スペインの夏は日差しがきついので、歩くときはサングラスが欲しくなるかもしれません。
湿気は少ないので日陰に入ると涼しく感じます。
暑い日差しが家の中に入らないように、スペインの家の窓にはたいてい鎧戸(persiana)がついていて、バルコニーにも日よけ(toldo)がついています。
その日よけの色がなぜかほとんどが緑色なのです。
たとえば、マドリードを歩くとスペインの国旗をよく見かけますし、バルセロナならカタルーニャの旗をよく見かけますが、バルコニーの日よけの色はどちらの街でも多くが緑色です。スペインに行ったことがある人なら、緑の日よけに気づいたかもしれないですね。
緑色の日よけが使われるようになったのは、1960年代から80年代の集合住宅の建築ブームの頃だそうです。スペインの統計庁のデータによると1970年から1981年の間に年平均40万件の住宅が建てられました。そして、その多くのバルコニーに緑色の日よけが採用されました。

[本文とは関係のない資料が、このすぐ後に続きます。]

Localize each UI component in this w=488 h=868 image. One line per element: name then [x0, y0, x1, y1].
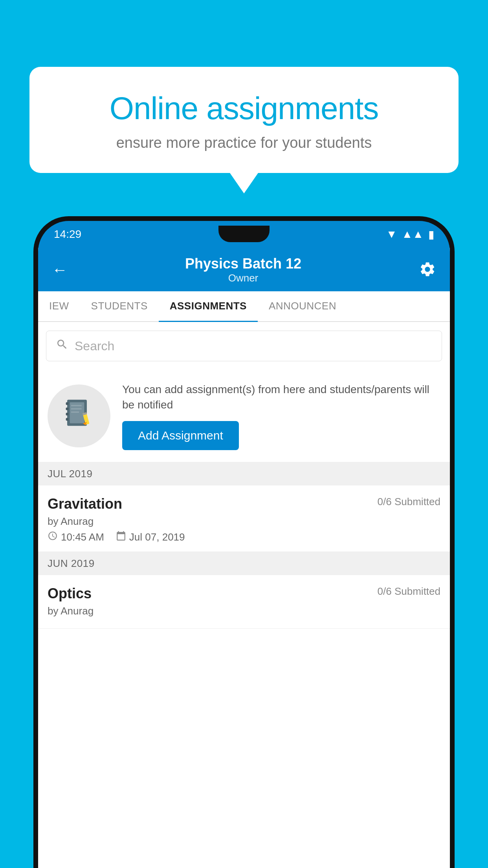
- status-icons: ▼ ▲▲ ▮: [386, 228, 434, 241]
- assignment-top: Gravitation 0/6 Submitted: [48, 496, 440, 512]
- add-assignment-section: You can add assignment(s) from here and …: [38, 370, 450, 462]
- calendar-icon: [116, 531, 126, 544]
- content-area: Search: [38, 322, 450, 868]
- phone-frame: 14:29 ▼ ▲▲ ▮ ← Physics Batch 12 Owner: [33, 216, 455, 868]
- assignment-item-optics[interactable]: Optics 0/6 Submitted by Anurag: [38, 575, 450, 629]
- phone-notch: [218, 226, 270, 242]
- bubble-subtitle: ensure more practice for your students: [57, 134, 431, 151]
- month-header-jun: JUN 2019: [38, 552, 450, 575]
- tabs-container: IEW STUDENTS ASSIGNMENTS ANNOUNCEN: [38, 291, 450, 322]
- assignment-item-gravitation[interactable]: Gravitation 0/6 Submitted by Anurag 10:4…: [38, 485, 450, 552]
- battery-icon: ▮: [428, 228, 434, 241]
- search-icon: [56, 338, 68, 354]
- back-button[interactable]: ←: [52, 261, 68, 279]
- optics-submitted: 0/6 Submitted: [378, 585, 440, 598]
- header-center: Physics Batch 12 Owner: [185, 256, 301, 284]
- phone-screen: ← Physics Batch 12 Owner IEW STUDENTS AS…: [38, 248, 450, 868]
- assignment-author: by Anurag: [48, 515, 440, 528]
- add-assignment-text: You can add assignment(s) from here and …: [122, 382, 440, 450]
- date-value: Jul 07, 2019: [129, 531, 185, 543]
- svg-rect-3: [71, 408, 82, 410]
- assignment-icon-circle: [48, 384, 110, 447]
- svg-rect-7: [66, 413, 69, 416]
- optics-author: by Anurag: [48, 605, 440, 617]
- search-placeholder: Search: [75, 339, 114, 353]
- signal-icon: ▲▲: [402, 228, 424, 241]
- tab-assignments[interactable]: ASSIGNMENTS: [159, 291, 258, 322]
- assignment-name: Gravitation: [48, 496, 122, 512]
- header-title: Physics Batch 12: [185, 256, 301, 272]
- time-value: 10:45 AM: [61, 531, 104, 543]
- svg-rect-5: [66, 403, 69, 405]
- svg-rect-6: [66, 408, 69, 410]
- notebook-icon: [63, 397, 95, 435]
- svg-rect-2: [71, 405, 82, 406]
- header-subtitle: Owner: [185, 272, 301, 284]
- settings-button[interactable]: [419, 261, 436, 280]
- add-assignment-description: You can add assignment(s) from here and …: [122, 382, 440, 412]
- tab-announcements[interactable]: ANNOUNCEN: [258, 291, 347, 322]
- optics-assignment-top: Optics 0/6 Submitted: [48, 585, 440, 602]
- svg-rect-4: [71, 412, 79, 413]
- optics-name: Optics: [48, 585, 92, 602]
- status-time: 14:29: [54, 228, 81, 241]
- app-header: ← Physics Batch 12 Owner: [38, 248, 450, 291]
- tab-iew[interactable]: IEW: [38, 291, 80, 322]
- month-header-jul: JUL 2019: [38, 462, 450, 485]
- assignment-time: 10:45 AM: [48, 531, 104, 544]
- svg-rect-8: [66, 418, 69, 421]
- tab-students[interactable]: STUDENTS: [80, 291, 159, 322]
- assignment-date: Jul 07, 2019: [116, 531, 185, 544]
- assignment-meta: 10:45 AM Jul 07, 2019: [48, 531, 440, 544]
- speech-bubble-container: Online assignments ensure more practice …: [29, 67, 459, 173]
- add-assignment-button[interactable]: Add Assignment: [122, 421, 239, 450]
- clock-icon: [48, 531, 58, 544]
- speech-bubble: Online assignments ensure more practice …: [29, 67, 459, 173]
- assignment-submitted: 0/6 Submitted: [378, 496, 440, 508]
- bubble-title: Online assignments: [57, 90, 431, 127]
- phone-inner: 14:29 ▼ ▲▲ ▮ ← Physics Batch 12 Owner: [38, 221, 450, 868]
- search-bar[interactable]: Search: [46, 331, 442, 361]
- wifi-icon: ▼: [386, 228, 397, 241]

この建築ブームはちょうど地方から都市部への引っ越しブームと重なっていました。当初、日よけの色は緑、青、オレンジの3色の選択肢がありましたが、緑色が一番好まれて使われたそうです。オレンジは目がチカチカするから避けられたようで、緑は自然を思わせるので好まれたようです。
多くの建物で緑の日よけが使われるようになると、新しい建物にも近隣の建物との調和で緑の日よけが使われるようになりました。日よけが壊れて交換することになっても、他のバルコニーの日よけが緑なので、それと合わせて緑色にすることになり、緑の日よけが現在でも多いという結果になっています。
緑は建物に使われるレンガの色とも合い、自然や健康、落ち着きなどを連想させ、冷たい感じでも暑い感じでもないことから好まれたとも考えられています。
スペイン北部は雨が多く、夏もさほど暑くないので、この緑色の日よけはあまり見られません。
もしスペインに行くことがあれば、是非バルコニーの日よけの色にも注目してみてください!